UCLA scientists make cells that enable the sense of touchJanuary 11, 2018
Researchers at the Eli and Edythe Broad Center of Regenerative Medicine and Stem Cell Research at UCLA have, for the first time, coaxed human stem cells to become sensory interneurons -- the cells that give us our sense of touch. The new protocol could be a step toward stem cell-based therapies to restore sensation in paralyzed people who have lost feeling in parts of their body.
The study, which was led by Samantha Butler, a UCLA associate professor of neurobiology and member of the Broad Stem Cell Research Center, was published today in the journal Stem Cell Reports.
Sensory interneurons, a class of neurons in the spinal cord, are responsible for relaying information from throughout the body to the central nervous system, which enables the sense of touch. The lack of a sense of touch greatly affects people who are paralyzed. For example, they often cannot feel the touch of another person, and the inability to feel pain leaves them susceptible to burns from inadvertent contact with a hot surface.

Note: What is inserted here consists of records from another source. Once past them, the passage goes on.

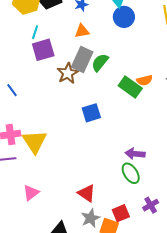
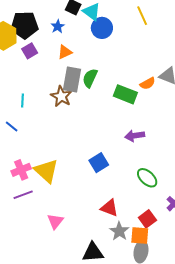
cyan line: (35, 32) -> (23, 101), moved
purple square: (43, 50) -> (30, 51), moved, size x0.7
orange semicircle: (145, 80) -> (148, 83), moved
blue square: (91, 113) -> (99, 163), moved
purple arrow: (135, 154) -> (135, 136), moved

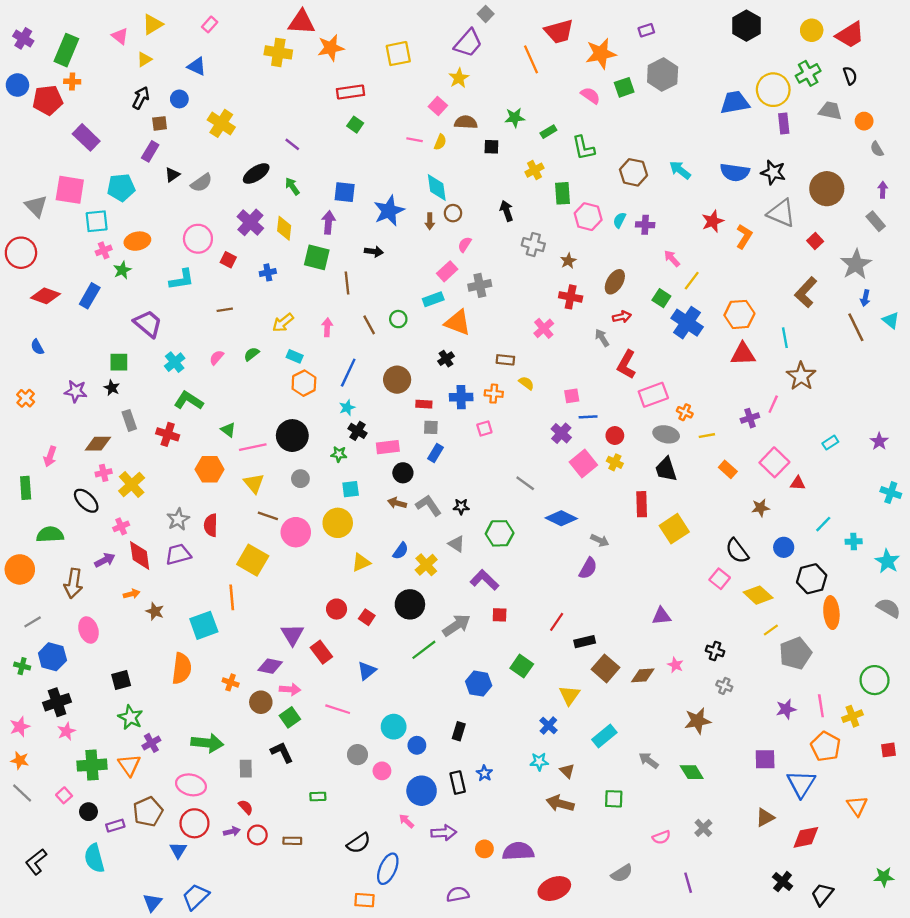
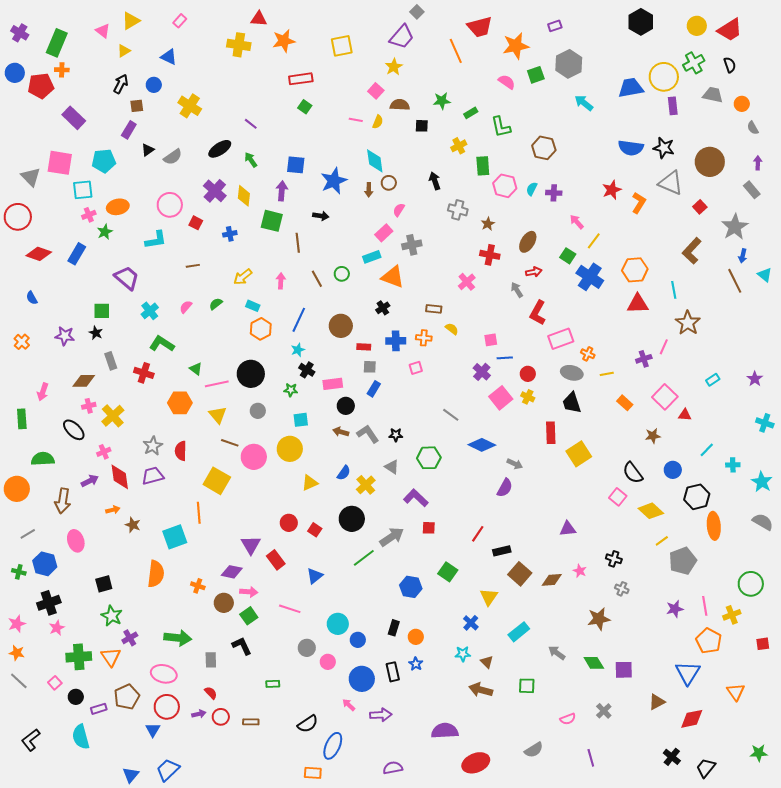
red triangle: (302, 22) -> (259, 19), size x0.7
cyan arrow: (680, 170) -> (584, 103), moved
purple square: (765, 759) -> (624, 670), moved
orange circle: (484, 849) -> (416, 637), moved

"The field has for a long time focused on making people walk again," said Butler, the study's senior author. "'Making people feel again doesn't have quite the same ring. But to walk, you need to be able to feel and to sense your body in space; the two processes really go hand in glove."
In a separate study, published in September by the journal eLife, Butler and her colleagues discovered how signals from a family of proteins called bone morphogenetic proteins, or BMPs, influence the development of sensory interneurons in chicken embryos. The Stem Cell Reports research applies those findings to human stem cells in the lab.
When the researchers added a specific bone morphogenetic protein called BMP4, as well as another signaling molecule called retinoic acid, to human embryonic stem cells, they got a mixture of two types of sensory interneurons. DI1 sensory interneurons give people proprioception -- a sense of where their body is in space -- and dI3 sensory interneurons enable them to feel a sense of pressure.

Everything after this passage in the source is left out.